On Tuesday, the police arrested two 18-year-old men on suspicion of throwing the grenade that killed Mr. Zuniga.
Mr. Zuniga had complained about the changes in Varby Gard, frustrated that the police did not have better control, friends said. A music lover, he no longer went out to concerts at night, said Hugo Garrido, 60, a close friend.
“Crime is increasing and increasing, and they aren’t doing anything about it,” Mr. Garrido said. “It’s denial. Swedes are very good people and they want to change the world. They want the rest of the world to be like Sweden.

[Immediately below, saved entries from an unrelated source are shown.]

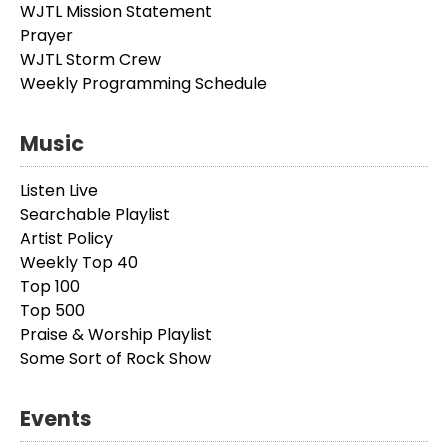
WJTL Mission Statement
Prayer
WJTL Storm Crew
Weekly Programming Schedule
Music
Listen Live
Searchable Playlist
Artist Policy
Weekly Top 40
Top 100
Top 500
Praise & Worship Playlist
Some Sort of Rock Show
Events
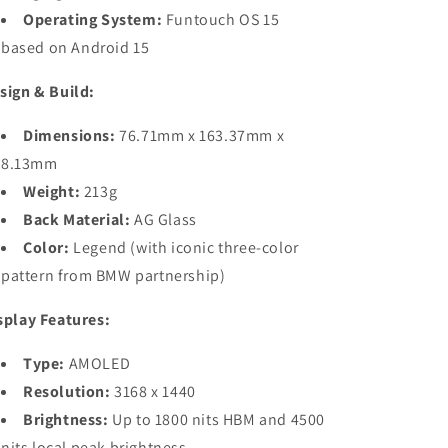
Operating System:
Funtouch OS 15
based on Android 15
sign & Build:
Dimensions:
76.71mm x 163.37mm x
8.13mm
Weight:
213g
Back Material:
AG Glass
Color:
Legend (with iconic three-color
pattern from BMW partnership)
splay Features:
Type:
AMOLED
Resolution:
3168 x 1440
Brightness:
Up to 1800 nits HBM and 4500
nits local peak brightness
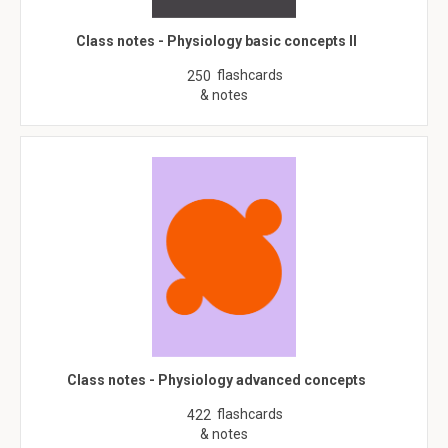
Class notes - Physiology basic concepts II
flashcards
250
& notes
Class notes - Physiology advanced concepts
flashcards
422
& notes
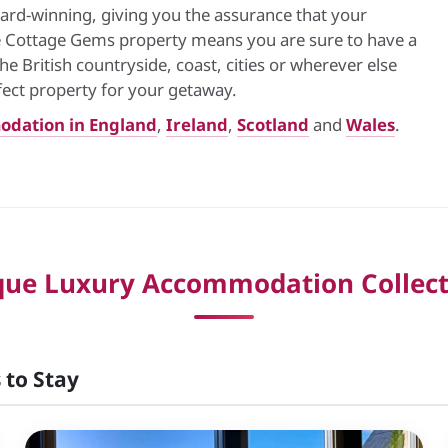
ard-winning, giving you the assurance that your
ue Cottage Gems property means you are sure to have a
 British countryside, coast, cities or wherever else
fect property for your getaway.
odation in England
,
Ireland
,
Scotland
and
Wales
.
que Luxury Accommodation Collect
 to Stay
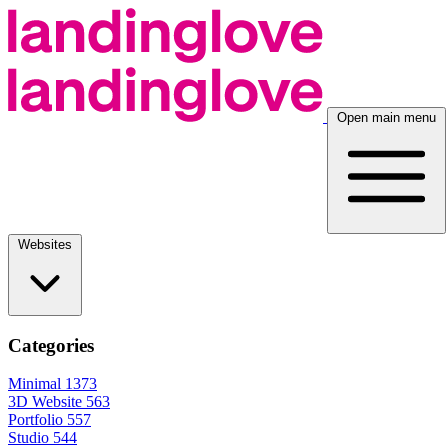
Open main menu
Websites
Categories
Minimal
1373
3D Website
563
Portfolio
557
Studio
544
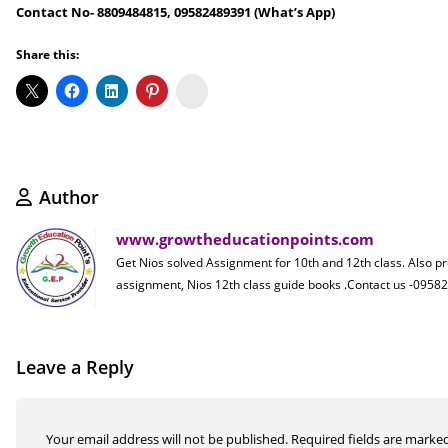
Contact No- 8809484815, 09582489391 (What’s App)
Share this:
Koo
Author
www.growtheducationpoints.com
Get Nios solved Assignment for 10th and 12th class. Also p
assignment, Nios 12th class guide books .Contact us -09
Leave a Reply
Your email address will not be published.
Required fields are marke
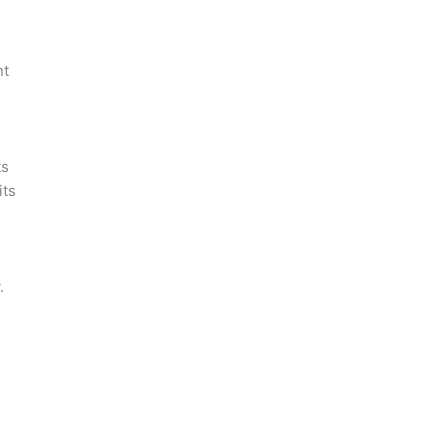
nt
ts
its
.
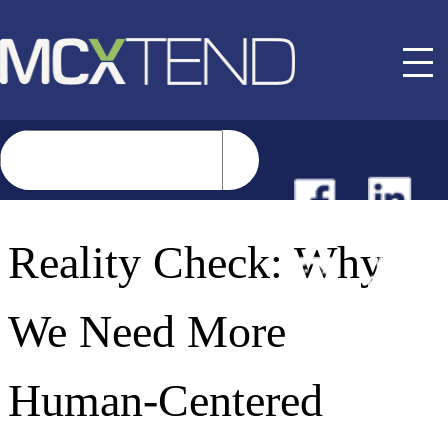
NEWS
Reality Check: Why
EVENTS
We Need More
BUYER GUIDE
Human-Centered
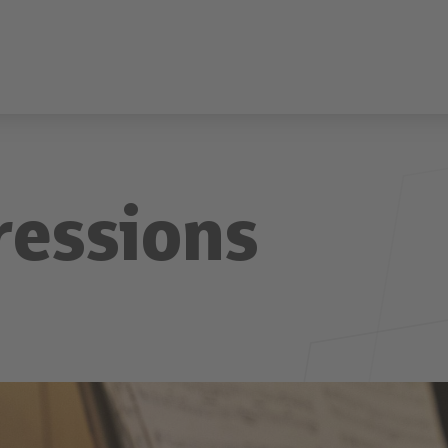
ressions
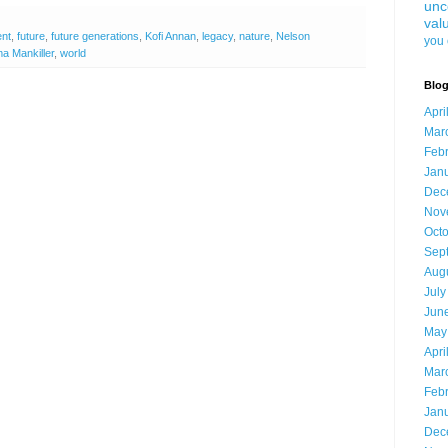
unc
val
ent
,
future
,
future generations
,
Kofi Annan
,
legacy
,
nature
,
Nelson
you 
a Mankiller
,
world
Blog
Apri
Mar
Feb
Jan
Dec
Nov
Oct
Sep
Aug
July
Jun
May
Apri
Mar
Feb
Jan
Dec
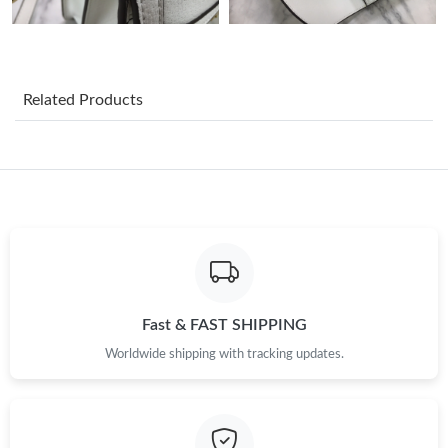
Just Sold: Grace from Boston on Jul 13, 2026 at 12:53 PM.
Just Sold: Milo from Toronto on Jul 18, 2026 at 11:09 PM.
Related Products
Just Sold: Sam from Chicago on Jul 27, 2026 at 9:48 AM.
Just Sold: Zane from Tokyo on Jul 25, 2026 at 10:57 AM.
Just Sold: Sam from Kansas City on May 20, 2026 at 11:51 AM.
Just Sold: Olivia from Berlin on Jul 20, 2026 at 3:45 PM.
Fast & FAST SHIPPING
Worldwide shipping with tracking updates.
Just Sold: Vince from Portland on May 10, 2026 at 4:51 PM.
Just Sold: Sam from San Jose on Aug 02, 2026 at 5:18 PM.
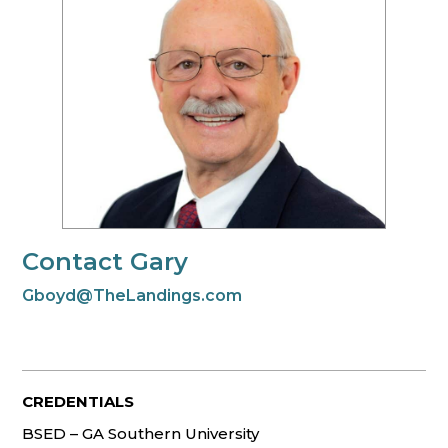
Contact Gary
Gboyd@TheLandings.com
CREDENTIALS
BSED – GA Southern University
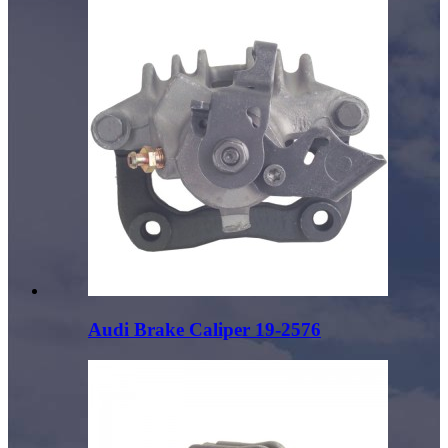
Audi Brake Caliper 19-2576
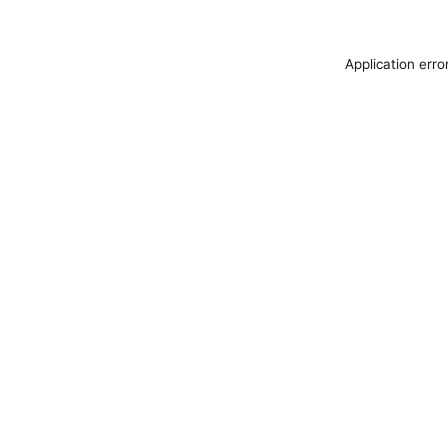
Application erro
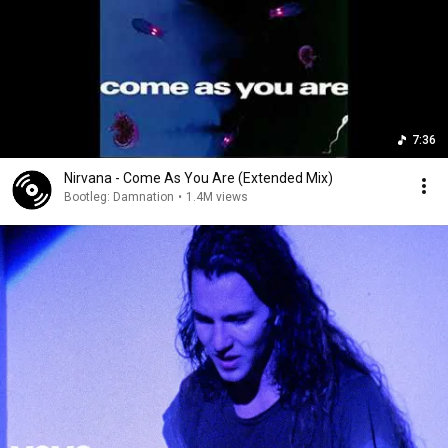
7:36
Nirvana - Come As You Are (Extended Mix)
Bootleg: Damnation
•
1.4M views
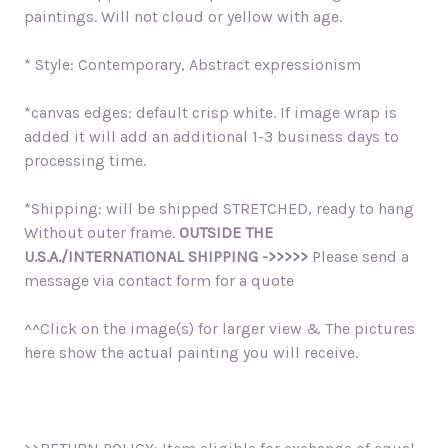
paintings. Will not cloud or yellow with age.
* Style: Contemporary, Abstract expressionism
*canvas edges: default crisp white. If image wrap is
added it will add an additional 1-3 business days to
processing time.
*Shipping: will be shipped STRETCHED, ready to hang
Without outer frame.
OUTSIDE THE
U.S.A./INTERNATIONAL SHIPPING ->>>>>
Please send a
message via contact form for a quote
^^Click on the image(s) for larger view & The pictures
here show the actual painting you will receive.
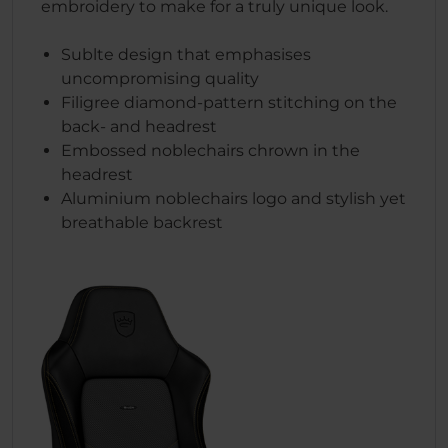
embroidery to make for a truly unique look.
Sublte design that emphasises
uncompromising quality
Filigree diamond-pattern stitching on the
back- and headrest
Embossed noblechairs chrown in the
headrest
Aluminium noblechairs logo and stylish yet
breathable backrest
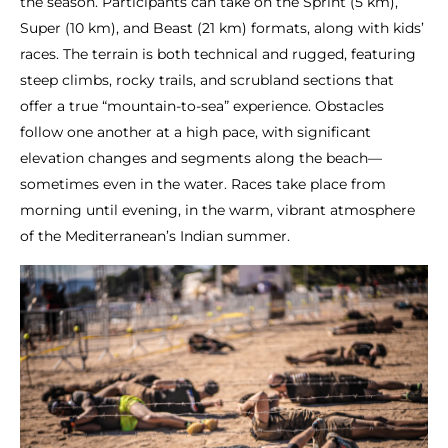
the season. Participants can take on the Sprint (5 km),
Super (10 km), and Beast (21 km) formats, along with kids’
races. The terrain is both technical and rugged, featuring
steep climbs, rocky trails, and scrubland sections that
offer a true “mountain-to-sea” experience. Obstacles
follow one another at a high pace, with significant
elevation changes and segments along the beach—
sometimes even in the water. Races take place from
morning until evening, in the warm, vibrant atmosphere
of the Mediterranean’s Indian summer.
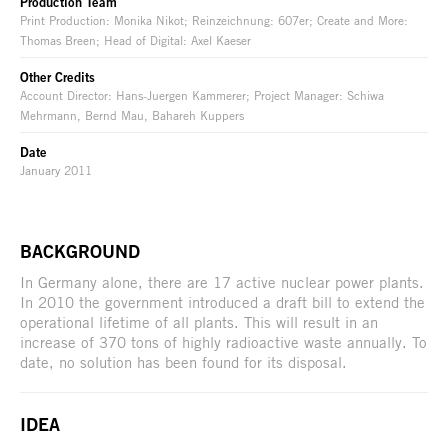
Production Team
Print Production: Monika Nikot; Reinzeichnung: 607er; Create and More:
Thomas Breen; Head of Digital: Axel Kaeser
Other Credits
Account Director: Hans-Juergen Kammerer; Project Manager: Schiwa
Mehrmann, Bernd Mau, Bahareh Kuppers
Date
January 2011
BACKGROUND
In Germany alone, there are 17 active nuclear power plants.
In 2010 the government introduced a draft bill to extend the
operational lifetime of all plants. This will result in an
increase of 370 tons of highly radioactive waste annually. To
date, no solution has been found for its disposal.
IDEA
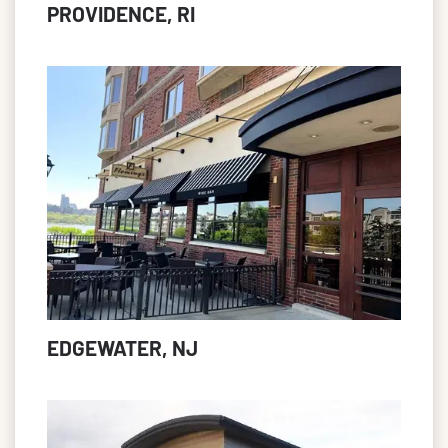
PROVIDENCE, RI
EDGEWATER, NJ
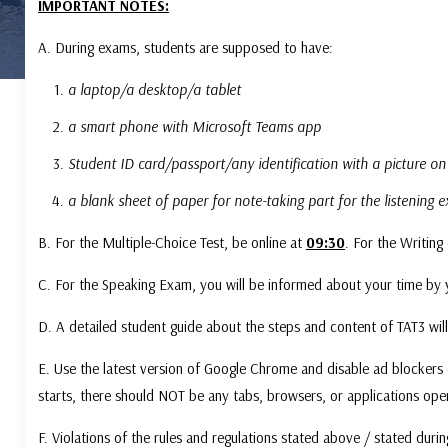
IMPORTANT NOTES:
A. During exams, students are supposed to have:
a laptop/a desktop/a tablet
a smart phone with Microsoft Teams app
Student ID card/passport/any identification with a picture on
a blank sheet of paper for note-taking part for the listening
B. For the Multiple-Choice Test, be online at
09:30
. For the Writing
C. For the Speaking Exam, you will be informed about your time by 
D. A detailed student guide about the steps and content of TAT3 will
E. Use the latest version of Google Chrome and disable ad blockers 
starts, there should NOT be any tabs, browsers, or applications op
F. Violations of the rules and regulations stated above / stated durin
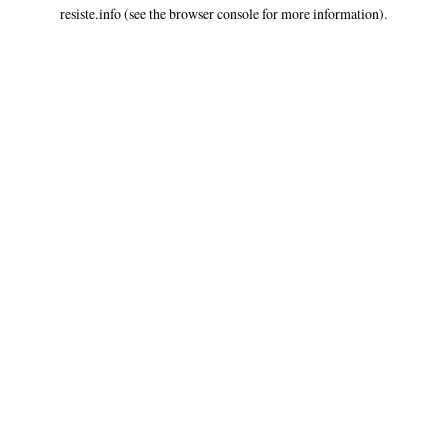
resiste.info
(see the
browser console
for more information).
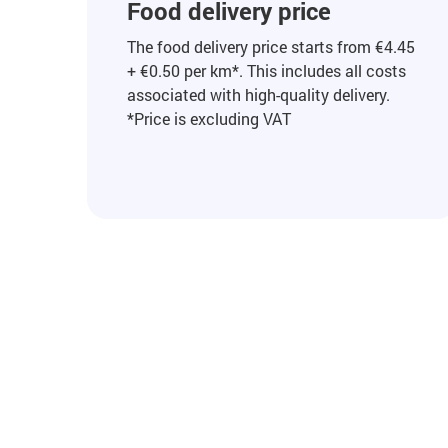
Food delivery price
The food delivery price starts from €4.45
+ €0.50 per km*. This includes all costs
associated with high-quality delivery.
*Price is excluding VAT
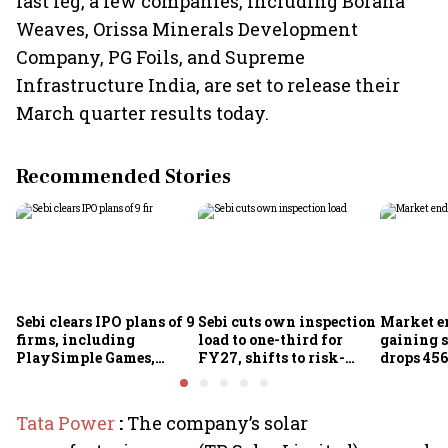
last leg, a few companies, including Borana
Weaves, Orissa Minerals Development
Company, PG Foils, and Supreme
Infrastructure India, are set to release their
March quarter results today.
Recommended Stories
Sebi clears IPO plans of 9
Sebi cuts own inspection
Market e
firms, including
load to one-third for
gaining s
PlaySimple Games,
FY27, shifts to risk-
drops 456
Garuda Aerospace,
based joint checks with
below 24
Rediff.com and Jakson
MIIs
Green
Tata Power
:
The company’s solar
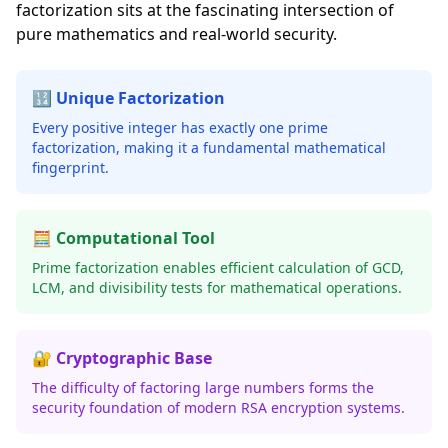
factorization sits at the fascinating intersection of
pure mathematics and real-world security.
🔢 Unique Factorization
Every positive integer has exactly one prime
factorization, making it a fundamental mathematical
fingerprint.
🧮 Computational Tool
Prime factorization enables efficient calculation of GCD,
LCM, and divisibility tests for mathematical operations.
🔐 Cryptographic Base
The difficulty of factoring large numbers forms the
security foundation of modern RSA encryption systems.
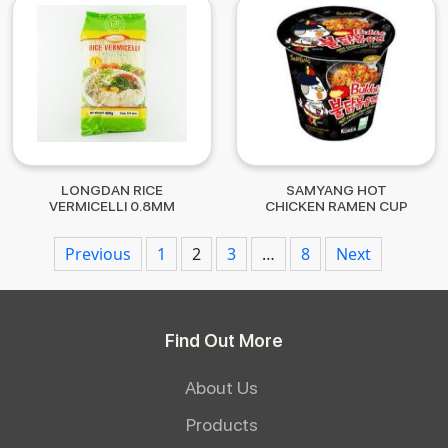
LONGDAN RICE
SAMYANG HOT
VERMICELLI 0.8MM
CHICKEN RAMEN CUP
400G
70G
Posts
Previous
1
2
3
…
8
Next
navigation
Find Out More
About Us
Products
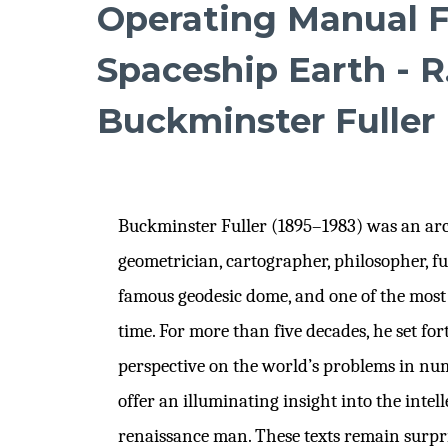
Operating Manual F
Spaceship Earth - R
Buckminster Fuller
Buckminster Fuller (1895–1983) was an arch
geometrician, cartographer, philosopher, fut
famous geodesic dome, and one of the most b
time. For more than five decades, he set fo
perspective on the world’s problems in nu
offer an illuminating insight into the intell
renaissance man. These texts remain surpri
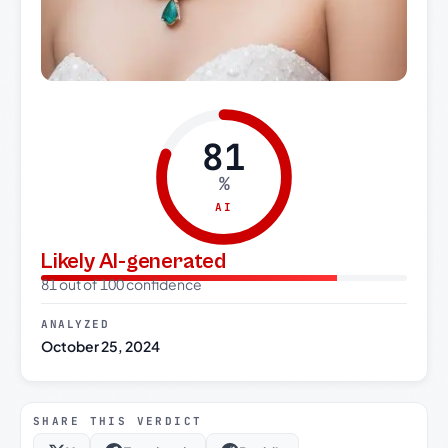
81
%
AI
Likely AI-generated
81 out of 100 confidence
ANALYZED
October 25, 2024
SHARE THIS VERDICT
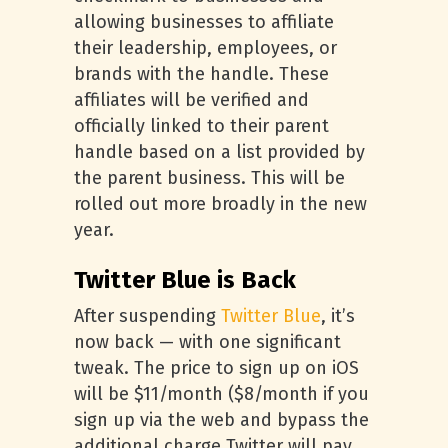
allowing businesses to affiliate
their leadership, employees, or
brands with the handle. These
affiliates will be verified and
officially linked to their parent
handle based on a list provided by
the parent business. This will be
rolled out more broadly in the new
year.
Twitter Blue is Back
After suspending
Twitter Blue
, it’s
now back — with one significant
tweak. The price to sign up on iOS
will be $11/month ($8/month if you
sign up via the web and bypass the
additional charge Twitter will pay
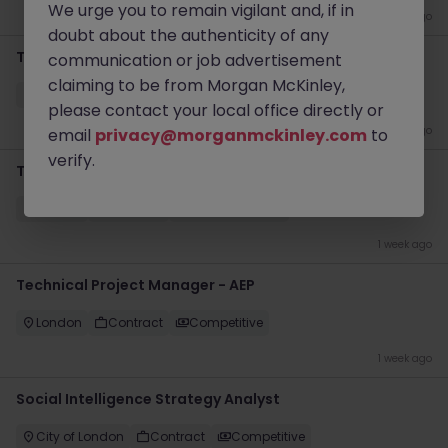
We urge you to remain vigilant and, if in
4 days ago
doubt about the authenticity of any
Transformation Delivery Manager - Operating Model
communication or job advertisement
claiming to be from Morgan McKinley,
City of London
Permanent
Competitive
please contact your local office directly or
5 days ago
email
privacy@morganmckinley.com
to
verify.
Technical Transformation Project Manager
London
Contract
£600 - £700 pd
1 week ago
Technical Project Manager - AEP
London
Contract
Competitive
1 week ago
Social Intelligence Strategy Analyst
City of London
Contract
Competitive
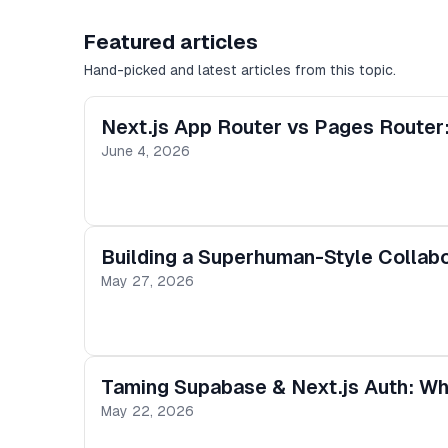
Featured articles
Hand-picked and latest articles from this topic.
Next.js App Router vs Pages Router:
June 4, 2026
Building a Superhuman-Style Collabor
May 27, 2026
Taming Supabase & Next.js Auth: Why
May 22, 2026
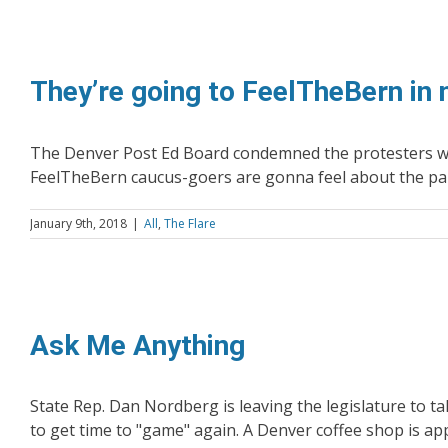
They’re going to FeelTheBern in
The Denver Post Ed Board condemned the protesters who
FeelTheBern caucus-goers are gonna feel about the party
January 9th, 2018
|
All
,
The Flare
Ask Me Anything
State Rep. Dan Nordberg is leaving the legislature to 
to get time to "game" again. A Denver coffee shop is app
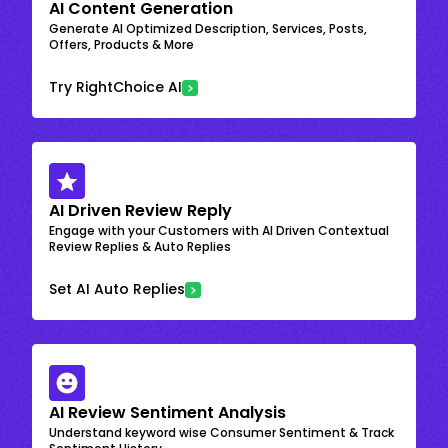
AI Content Generation
Generate AI Optimized Description, Services, Posts,
Offers, Products & More
Try RightChoice AI
AI Driven Review Reply
Engage with your Customers with AI Driven Contextual
Review Replies & Auto Replies
Set AI Auto Replies
AI Review Sentiment Analysis
Understand keyword wise Consumer Sentiment & Track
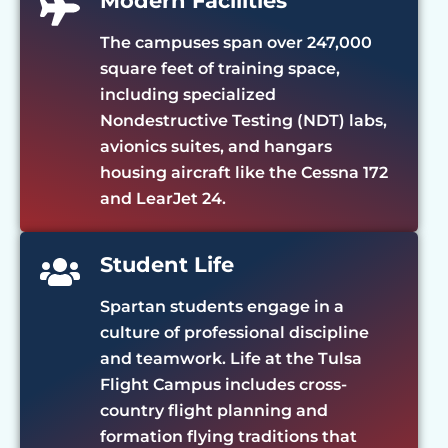
Modern Facilities
The campuses span over 247,000
square feet of training space,
including specialized
Nondestructive Testing (NDT) labs,
avionics suites, and hangars
housing aircraft like the Cessna 172
and LearJet 24.
Student Life
Spartan students engage in a
culture of professional discipline
and teamwork. Life at the Tulsa
Flight Campus includes cross-
country flight planning and
formation flying traditions that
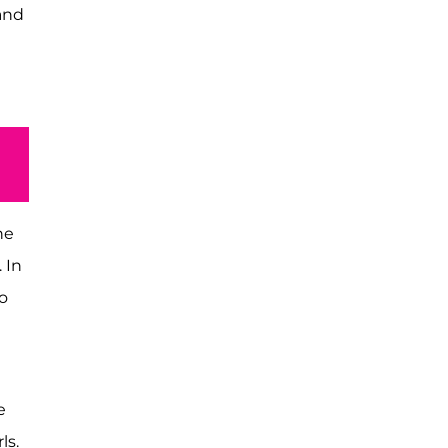
and
he
 In
o
e
ls.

And the reality is that it’s completely different.”
So Mr. Zuniga, who was nearing retirement, had planned his exit, squirreling money away to build a house in Thailand, where his wife’s family lived. He told friends he planned to go in April.
Instead, on a recent Sunday his mourners streamed into an unadorned stone-colored chapel in a Stockholm cemetery, overflowing the pews and standing in the aisles. A light snow was falling outside. His son, Daniel, sent a note from Chile, calling him “my old sea wolf.”
His daughter, Natalia, said she would give anything to drink one more cup of coffee with him. Wanna, a tiny woman with hair nearly down to her waist, stood at the foot of the coffin, her face stretched into a mask of grief. After that she collected herself.
“He reiterated that if he died, I must return to Thailand,” she said of her husband. “He didn’t want me to live here after he died. He told me to sell the house and just leave.”